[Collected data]
○ ○ ○
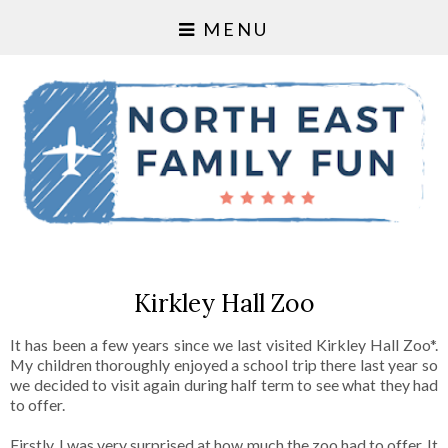
MENU
Kirkley Hall Zoo
It has been a few years since we last visited Kirkley Hall Zoo*.
My children thoroughly enjoyed a school trip there last year so
we decided to visit again during half term to see what they had
to offer.
Firstly, I was very surprised at how much the zoo had to offer. It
○ ○ ○
WHAT YOU ARE ASKED TO DO =>
Return every line from the one holding "My children thoroughly" through the end of the data, exactly as it appears, with both ends kept and nothing else.

TASK ANSWER =>
My children thoroughly enjoyed a school trip there last year so
we decided to visit again during half term to see what they had
to offer.
Firstly, I was very surprised at how much the zoo had to offer. It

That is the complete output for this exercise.